Un nouveau procès pour la mort de la gendarme Mélanie Lemée
Condamné à trente ans de réclusion criminelle en première instance, Yassine El Azizi, un Tonneinquais de 32 ans, a fait appel de sa condamnation. Il comparaîtra du 1er au 10 juin devant la cour d'assises du Gers, à Auch. Lors de son premier procès en juin 2025 devant la cour d'assises de Lot-et-Garonne, il avait déclaré : « Je ne suis pas un meurtrier. Point. » Malgré cette affirmation, l'avocat général Pierre Sennes avait requis trente ans de réclusion, affirmant : « Vous êtes un tueur. Vous avez jeté votre voiture sur la partie de la chaussée alors que les gendarmes étaient là. Mélanie Lemée vous a regardé, de face, vous, l'homme qui allait lui ôter la vie. »
Les faits jugés en appel
Yassine El Azizi est accusé de violences volontaires ayant entraîné la mort sans intention de la donner de la gendarme Mélanie Lemée, dans l'exercice de ses fonctions. Il doit également répondre de transport et détention de stupéfiants, refus d'obtempérer, conduite sans permis et sous l'empire du cannabis et de la cocaïne, le tout en état de récidive légale. Les faits remontent au 4 juillet 2020, à Port-Sainte-Marie, où la jeune gendarme avait été percutée lors d'un barrage routier alors que le chauffard tentait de semer les forces de l'ordre.
La défense conteste l'intentionnalité
Pour la défense, représentée par Mes Édouard Martial et Victor Casellas, l'enjeu est d'interroger l'intentionnalité des violences. Comme lors du premier procès, ils soutiennent que leur client n'avait pas l'intention de tuer. Me Victor Casellas a déclaré : « Y a-t-il volonté de percuter ? Vous avez les éléments de réponse.
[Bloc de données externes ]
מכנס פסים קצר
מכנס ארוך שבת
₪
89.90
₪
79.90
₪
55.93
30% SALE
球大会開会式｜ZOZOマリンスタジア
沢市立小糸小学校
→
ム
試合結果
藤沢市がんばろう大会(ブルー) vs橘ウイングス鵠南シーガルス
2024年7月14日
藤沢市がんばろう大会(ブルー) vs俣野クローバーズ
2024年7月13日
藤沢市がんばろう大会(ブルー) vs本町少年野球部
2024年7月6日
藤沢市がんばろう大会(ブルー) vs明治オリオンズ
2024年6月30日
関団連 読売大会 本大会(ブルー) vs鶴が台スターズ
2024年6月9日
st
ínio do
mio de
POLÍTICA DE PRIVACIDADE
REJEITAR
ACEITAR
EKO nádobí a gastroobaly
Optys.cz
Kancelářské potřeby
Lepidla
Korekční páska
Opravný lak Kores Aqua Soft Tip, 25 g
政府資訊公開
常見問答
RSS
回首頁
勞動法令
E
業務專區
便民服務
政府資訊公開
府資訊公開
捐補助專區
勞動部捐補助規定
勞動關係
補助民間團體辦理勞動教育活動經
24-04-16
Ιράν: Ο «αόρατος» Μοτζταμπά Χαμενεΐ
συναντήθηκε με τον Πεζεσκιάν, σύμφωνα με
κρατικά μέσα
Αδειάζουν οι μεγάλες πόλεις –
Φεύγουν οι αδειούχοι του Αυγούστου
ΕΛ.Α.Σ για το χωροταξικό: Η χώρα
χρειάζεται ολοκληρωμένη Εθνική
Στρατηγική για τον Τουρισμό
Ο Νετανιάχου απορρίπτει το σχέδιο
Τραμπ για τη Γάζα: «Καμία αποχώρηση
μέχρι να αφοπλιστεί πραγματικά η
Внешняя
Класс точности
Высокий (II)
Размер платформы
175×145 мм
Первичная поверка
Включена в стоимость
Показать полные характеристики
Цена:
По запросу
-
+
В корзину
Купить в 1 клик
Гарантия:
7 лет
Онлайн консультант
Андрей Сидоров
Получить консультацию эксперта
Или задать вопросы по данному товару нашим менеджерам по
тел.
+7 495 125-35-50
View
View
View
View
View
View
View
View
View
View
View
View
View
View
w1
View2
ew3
Les gendarmes, tout comme le collège d'experts, disent que lorsque le conducteur tourne à gauche, c'est pour éviter les herses. Et peut-être pour éviter madame Lemée. » Selon lui, la place de son client serait devant un tribunal correctionnel pour homicide involontaire aggravé, et non devant une cour d'assises.
Le déroulement de la course-poursuite
Au volant d'une Clio de location, Yassine El Azizi avait quitté son domicile la veille des faits pour se rendre au Cap d'Agde (Hérault) pour une transaction de stupéfiants. Après avoir acquis et consommé de la drogue, et avec peu d'heures de sommeil, il avait repris la route pour rentrer chez lui, à 360 kilomètres. À hauteur de Colayrac-Saint-Cirq, la vue d'une voiture de gendarmerie avait déclenché sa fuite effrénée, jusqu'à percuter Mélanie Lemée sur le barrage de Port-Sainte-Marie. La course-poursuite a été immortalisée par les images de la voiture des militaires, visionnées à deux reprises par les jurés lot-et-garonnais. Après le choc, Yassine El Azizi avait tenté de fuir à pied, se débarrassant de 160 grammes de cocaïne.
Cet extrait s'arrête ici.